RECORDS SHOWN
+-------+

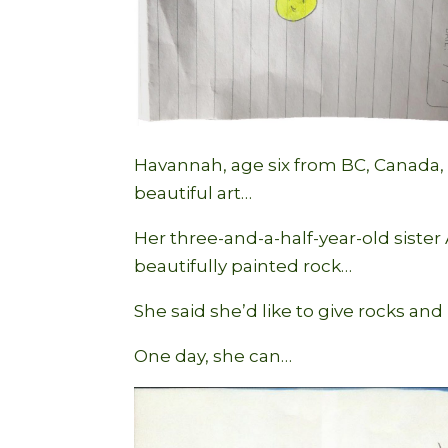
Havannah, age six from BC, Canada, s
beautiful art…
Her three-and-a-half-year-old siste
beautifully painted rock…
She said she’d like to give rocks and 
One day, she can…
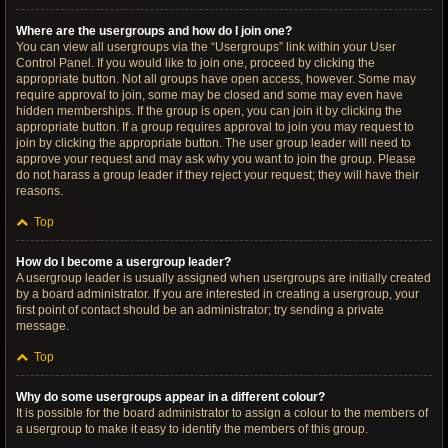
Where are the usergroups and how do I join one?
You can view all usergroups via the “Usergroups” link within your User
Control Panel. If you would like to join one, proceed by clicking the
appropriate button. Not all groups have open access, however. Some may
require approval to join, some may be closed and some may even have
hidden memberships. If the group is open, you can join it by clicking the
appropriate button. If a group requires approval to join you may request to
join by clicking the appropriate button. The user group leader will need to
approve your request and may ask why you want to join the group. Please
do not harass a group leader if they reject your request; they will have their
reasons.
Top
How do I become a usergroup leader?
A usergroup leader is usually assigned when usergroups are initially created
by a board administrator. If you are interested in creating a usergroup, your
first point of contact should be an administrator; try sending a private
message.
Top
Why do some usergroups appear in a different colour?
It is possible for the board administrator to assign a colour to the members of
a usergroup to make it easy to identify the members of this group.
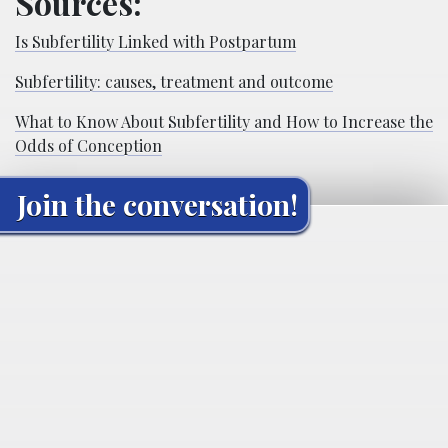
Sources:
Is Subfertility Linked with Postpartum
Subfertility: causes, treatment and outcome
What to Know About Subfertility and How to Increase the
Odds of Conception
Join the conversation!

+-------+

BRIEF
Skip the pictures; extract only the lines from the line with "beautifully painted rock…" through the final line of the material, exactly as they appear.

THE ANSWER
beautifully painted rock…
She said she’d like to give rocks and 
One day, she can…
Where are the usergroups and how do I join one?
You can view all usergroups via the “Usergroups” link within your User
Control Panel. If you would like to join one, proceed by clicking the
appropriate button. Not all groups have open access, however. Some may
require approval to join, some may be closed and some may even have
hidden memberships. If the group is open, you can join it by clicking the
appropriate button. If a group requires approval to join you may request to
join by clicking the appropriate button. The user group leader will need to
approve your request and may ask why you want to join the group. Please
do not harass a group leader if they reject your request; they will have their
reasons.
Top
How do I become a usergroup leader?
A usergroup leader is usually assigned when usergroups are initially created
by a board administrator. If you are interested in creating a usergroup, your
first point of contact should be an administrator; try sending a private
message.
Top
Why do some usergroups appear in a different colour?
It is possible for the board administrator to assign a colour to the members of
a usergroup to make it easy to identify the members of this group.
Sources:
Is Subfertility Linked with Postpartum
Subfertility: causes, treatment and outcome
What to Know About Subfertility and How to Increase the
Odds of Conception
Join the conversation!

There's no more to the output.